I'm sure Marc could vouch for that.  :lol:


----------



## bruno (Jul 28, 2006)

David Metsky said:
			
		

> Yup, I hate that place.  Damn moderators.
> 
> -dave-



duder! you know who i'm referrin' to! and it ain't you! :beer: :razz:


----------



## JimG. (Jul 28, 2006)

riverc0il said:
			
		

> this isn't even about waters being calm. the mods have taken on extra responsibility to ensure the community and forum remains civil and enjoyable to all. even when we disagree with a decision, we owe each other and the mods respect on the decision. if a lot of people disagreed about over zealous mods, i am sure issues would be raised but rarely does any one cry foul and it is almost always the person causing trouble. i have seen other forums with iron handed mods, this forum is not one of them, so much respect to those making the decisions on keeping things civil.



I'll speak for all the mods...thanks Steve and everyone else who has posted about this.


----------



## kcyanks1 (Jul 28, 2006)

I agree th mods do a good job here.  There are never trolls, posts stay on-topic.  I post in un-moderated newsgroups, and while there are advantages, you never see the trolls and spam on this site that you can in newsgroups.  It also seems like it is pretty rare that they step in and edit posts or close threads.  Though I guess I'm with Austin that locking is preferable to deleting, when action is necessary, unless the offending post is really extreme.


----------



## Vortex (Jul 31, 2006)

I think our members do alot of the moderating.  They self moderate.  I get many pm's from members showing what they see and tell me what they did and ask for help. Most of the time when I jump in it cause I was asked by others to help unless its useless spam..
 Its the community thing.  If we step in its not a powere issue. We all make decisions some good some bad.   I came here because of the mellow and safe feeling here.  I stay for the same reason.  Some nice words guys and thanks for those that have offered reasonable suggestions and ideas.


----------



## 2knees (Jul 31, 2006)

I think you guys run this place fine.  I definitely know you have a lot more restraint then I do in regards to putting up with junk on other boards.  Heck, I'm having a hard time resisting the urge to pop off.  Must fight it.....
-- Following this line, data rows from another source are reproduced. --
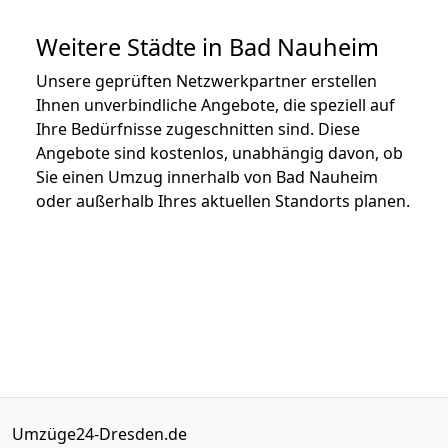
Weitere Städte in Bad Nauheim
Unsere geprüften Netzwerkpartner erstellen
Ihnen unverbindliche Angebote, die speziell auf
Ihre Bedürfnisse zugeschnitten sind. Diese
Angebote sind kostenlos, unabhängig davon, ob
Sie einen Umzug innerhalb von Bad Nauheim
oder außerhalb Ihres aktuellen Standorts planen.
Umzüge24-Dresden.de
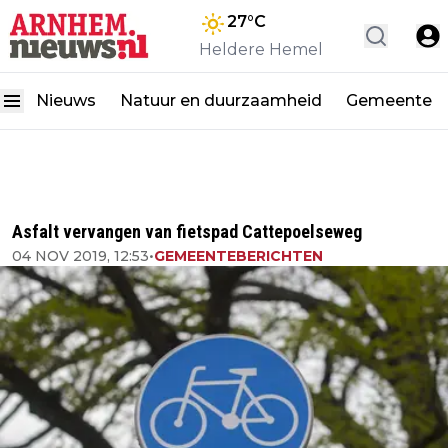
27
°C
Heldere Hemel
Nieuws
Natuur en duurzaamheid
Gemeente
Asfalt vervangen van fietspad Cattepoelseweg
04 NOV 2019, 12:53
•
GEMEENTEBERICHTEN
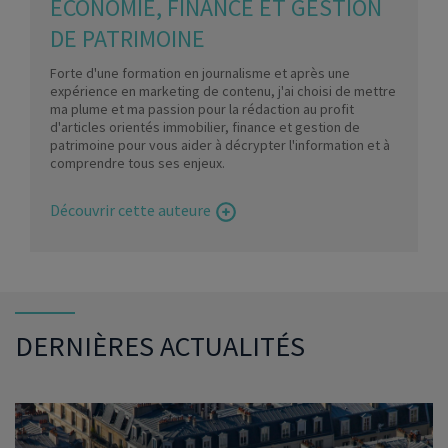
ÉCONOMIE, FINANCE ET GESTION
DE PATRIMOINE
Forte d'une formation en journalisme et après une
expérience en marketing de contenu, j'ai choisi de mettre
ma plume et ma passion pour la rédaction au profit
d'articles orientés immobilier, finance et gestion de
patrimoine pour vous aider à décrypter l'information et à
comprendre tous ses enjeux.
Découvrir cette auteure
DERNIÈRES ACTUALITÉS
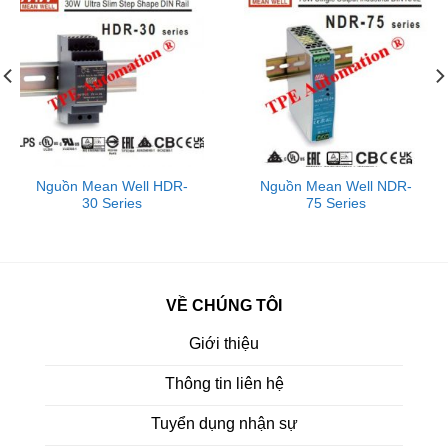
Nguồn Mean Well HDR-
Nguồn Mean Well NDR-
30 Series
75 Series
VỀ CHÚNG TÔI
Giới thiệu
Thông tin liên hệ
Tuyển dụng nhận sự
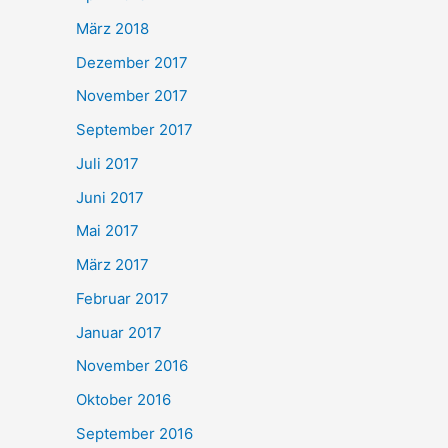
März 2018
Dezember 2017
November 2017
September 2017
Juli 2017
Juni 2017
Mai 2017
März 2017
Februar 2017
Januar 2017
November 2016
Oktober 2016
September 2016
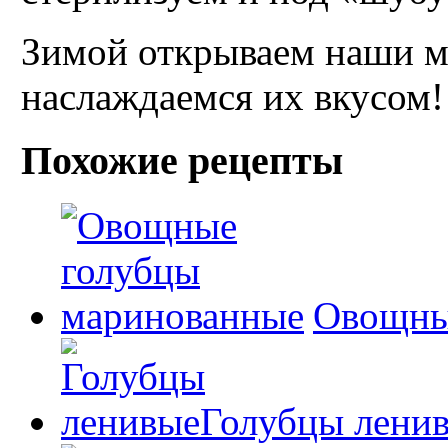
Зимой открываем наши м
наслаждаемся их
вкусом
!
Похожие рецепты
Овощны
Голубцы лени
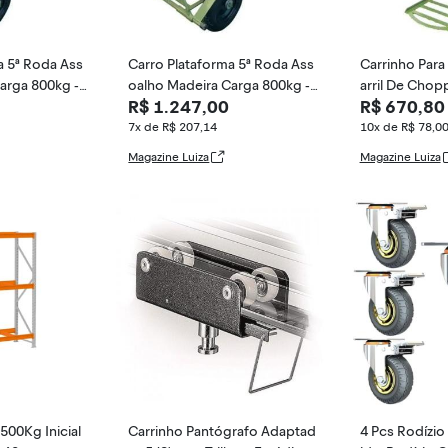
a 5ª Roda Ass
Carro Plataforma 5ª Roda Ass
Carrinho Para
arga 800kg -
oalho Madeira Carga 800kg -
arril De Chopp
R$ 1.247,00
R$ 670,80
Made in Brazil
l, AZUL
7x de R$ 207,14
10x de R$ 78,0
Magazine Luiza
Magazine Luiza
 500Kg Inicial
Carrinho Pantógrafo Adaptad
4 Pcs Rodízio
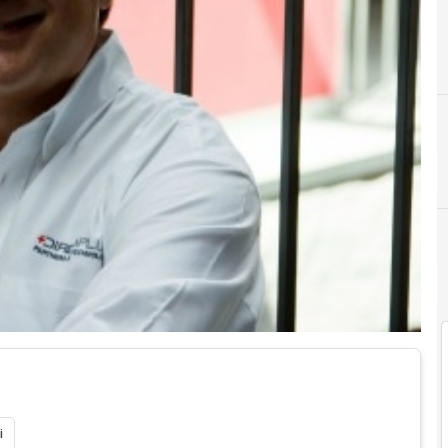
A
AIM
i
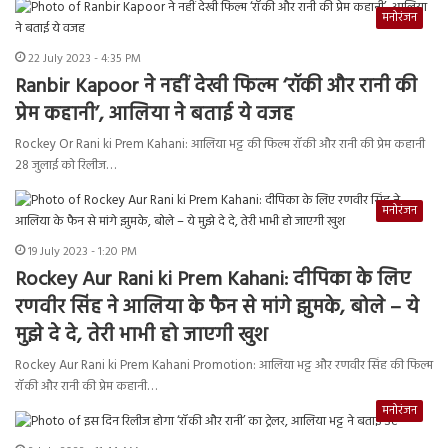
मनोरंजन
22 July 2023 - 4:35 PM
Ranbir Kapoor ने नहीं देखी फिल्म ‘रॉकी और रानी की
प्रेम कहानी’, आलिया ने बताई ये वजह
Rockey Or Rani ki Prem Kahani: आलिया भट्ट की फिल्म रॉकी और रानी की प्रेम कहानी
28 जुलाई को रिलीज…
मनोरंजन
19 July 2023 - 1:20 PM
Rockey Aur Rani ki Prem Kahani: दीपिका के लिए
रणवीर सिंह ने आलिया के फैन से मांगे झुमके, बोले – ये
मुझे दे दे, तेरी भाभी हो जाएगी खुश
Rockey Aur Rani ki Prem Kahani Promotion: आलिया भट्ट और रणवीर सिंह की फिल्म
रॉकी और रानी की प्रेम कहानी…
मनोरंजन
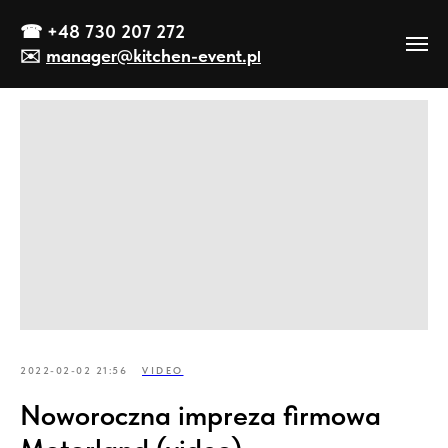
☎
+48 730 207 272
✉️
manager@kitch
en-event
.p
l
2022-02-02 21:56
VIDEO
Noworoczna impreza firmowa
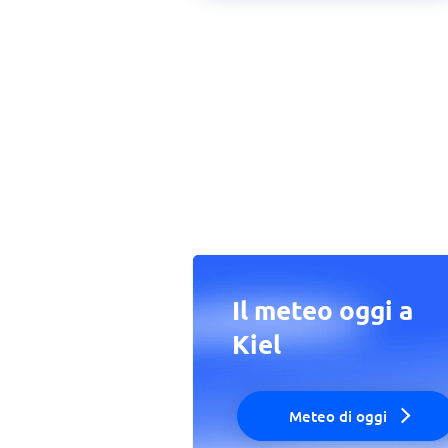
Il meteo oggi a
Kiel
Meteo di oggi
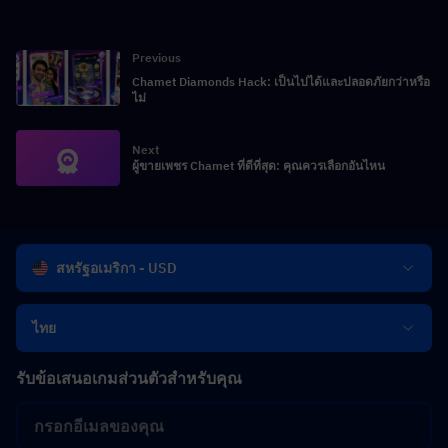
Previous
Chamet Diamonds Hack: เป็นไปได้และปลอดภัยกว่าหรือ
ไม่
Next
ผู้ขายเพชร Chamet ที่ดีที่สุด: คุณควรเลือกอันไหน
สหรัฐอเมริกา - USD
ไทย
รับข้อเสนอเกมส่วนตัวสำหรับคุณ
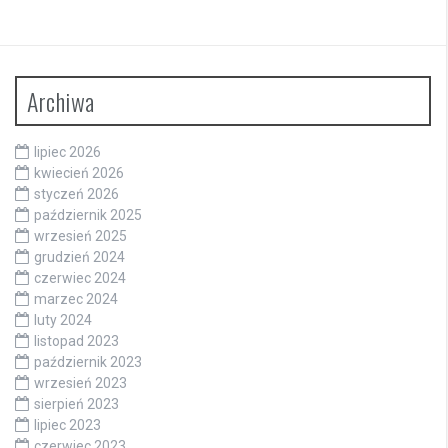
Archiwa
lipiec 2026
kwiecień 2026
styczeń 2026
październik 2025
wrzesień 2025
grudzień 2024
czerwiec 2024
marzec 2024
luty 2024
listopad 2023
październik 2023
wrzesień 2023
sierpień 2023
lipiec 2023
czerwiec 2023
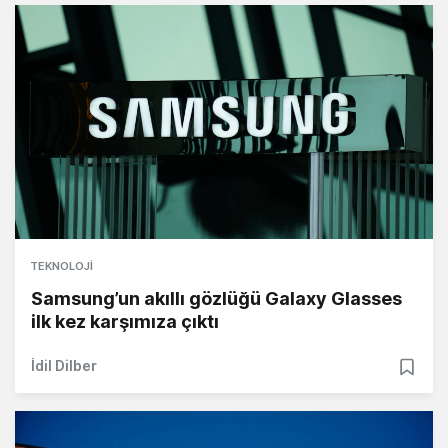
TEKNOLOJI
Samsung’un akıllı gözlüğü Galaxy Glasses
ilk kez karşımıza çıktı
İdil Dilber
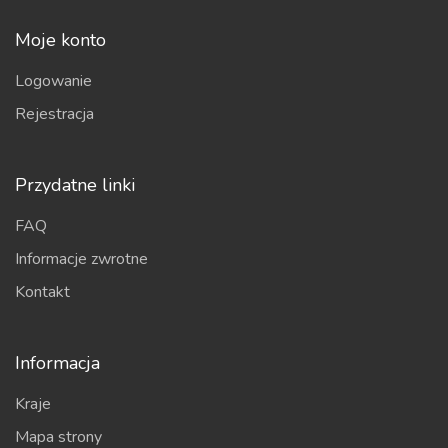
Moje konto
Logowanie
Rejestracja
Przydatne linki
FAQ
Informacje zwrotne
Kontakt
Informacja
Kraje
Mapa strony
Anyway it seems like a mostly thankless job but you do very well imo.


----------



## SilentCal (Jul 31, 2006)

Greg is correct when he mentions that you can not please everyone.  Try as much as you like, but there is always someone that will be upset with whatever decision is made.   If your truly upset with a moderators decison then maybe the particular forum you are in is just not for you.  95% of the moderators that I've spoken to on various sites are volunteers who are quite sensible.   Very very few are true jerks.

One of the best things to happen to this site was the removal of politcal topics.   I'm sure it cut moderators work by 80%.


----------



## Vortex (Aug 1, 2006)

Silentcal is one of the non-moderators who moderate I was talking about.  Nice words though.  He sent pm's to me to hike.


----------



## Brettski (Oct 30, 2006)

Damn,

I wouldn't have even thought that this would be an issue here

In any case, I prefer my calm waters to bee in the form of deep, deep snow


----------



## skiNEwhere (Nov 6, 2006)

honestly this forum is cool. the people here get along. skiing is a competitive sport, and so is snowboarding, and so it skiing VS. snowboarding. but its laid back, no power hungry mods, everything is in moderation (i know, not funny)


----------



## dmc (Mar 31, 2011)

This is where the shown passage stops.